Comment peut-on être chinois ?
Il est de ces livres qui vous prennent par surprise, vous touchent là où vous vous y attendiez le moins et par ce qui vous est totalement étranger. La tête ailleurs est un de ceux-ci, même si son sous-titre, « années chinoises » en indique dès l'abord la teneur générale. L'auteur, Jean-Pierre Outers, vit depuis six ans en Chine. Loin des récits de voyage où l'enthousiasme du découvreur célèbre, pêle-mêle, l'exotisme, la « longue tradition », les us et coutumes, l'accueil et autres lieux communs, au-delà aussi des évocations ambiguës de l'intellectuel occidental, coincé entre le syndrome mal digéré du « barbare en Asie » et le soupçon de condescendance qui guette celui qui se croit fondé à saisir, dans un même regard, l'altérité et la communauté des hommes, l'auteur semble ici s'être littéralement perdu, corps et âme, dans un autre monde.
L'avant-propos donne le ton, avec une extrême justesse : « Ceci est donc tout d'abord un long trouble, complet, où corps et tête sont en déroute, recouvrent leur maladresse, où tout, tout d'un coup, semble différent, à nouveau possible, où je crois mourir de pouvoir renaître, et dès lors ne figurent ici que d'infimes traces d'un séduction et de la surprise d'être là. » Et c'est bien cette fragilité intrinsèque, assumée, qui contamine petit à petit le lecteur. « Immersion », « noyade », « plongée volontaire », le voyageur se retrouve soudainement dans un milieu qui le laisse nu, sans autre repère où s'accrocher que celui de son corps.
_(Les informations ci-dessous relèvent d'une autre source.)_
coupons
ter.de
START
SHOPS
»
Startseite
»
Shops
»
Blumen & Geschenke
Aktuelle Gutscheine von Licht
Il lui faut alors, pour survivre, redéchiffrer le monde sur un mode « quasi érotique », et peut-être ainsi, renouer avec un imaginaire collectif au-delà de son occidentalité.
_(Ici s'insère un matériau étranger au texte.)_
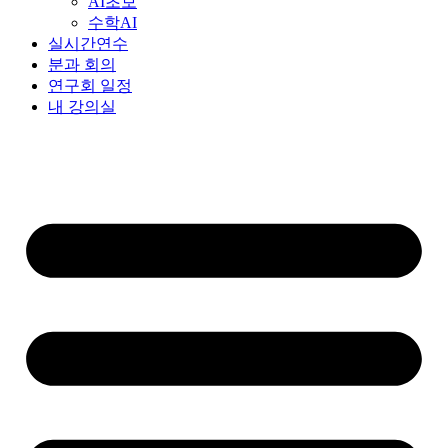
AI초보
수학AI
실시간연수
분과 회의
연구회 일정
내 강의실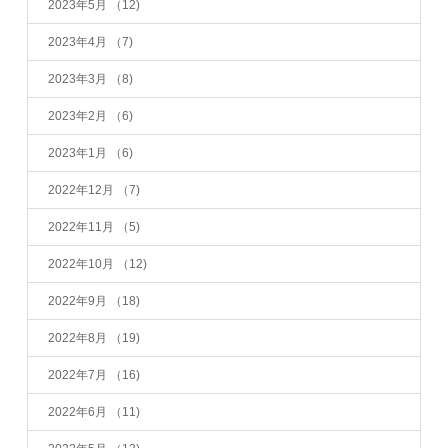
2023年5月
（12)
2023年4月
（7)
2023年3月
（8)
2023年2月
（6)
2023年1月
（6)
2022年12月
（7)
2022年11月
（5)
2022年10月
（12)
2022年9月
（18)
2022年8月
（19)
2022年7月
（16)
2022年6月
（11)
Quelques biais, de simples détails suffisent à faire émerger cette aventure intérieure, sorte d'initiation à rebours qui s'apparente à la « petite mort ». Bien sûr la question de la langue et de l'écriture chinoises est évoquée, mais aussi la culture du chiffre, le cloisonnement, la médecine, le repas, le plaisir, les lieux d'aisance, le chant, la peau, et bien d'autres... Pas de catalogue pourtant, pas de visée sociologique ou politique non plus. Un être humain, tout simplement, au milieu de ces semblables si différents et si proches à la fois, comme « aspiré » dans une multitude fascinante.
L'écriture elle-même, au rythme haché, truffée d'incises, de chiasmes, de tâtonnements, n'est pas sans rappeler la méticuleuse dégustation qui caractérise les repas chinois. On y suce quelques os, on picore ici et là quelques petites portions à même le plat, on recrache les résidus, on savoure le détail des saveurs. Et toujours avec humour, entre sourire et désarroi. Jean-Pierre Outers est devenu chinois et son livre en est peut-être l'aveu le plus désarmant et le plus beau qui soit.
Dominique Crahay
Jean-Pierre OUTERS, La tête ailleurs (années chinoises), Talus d'approche, 1995.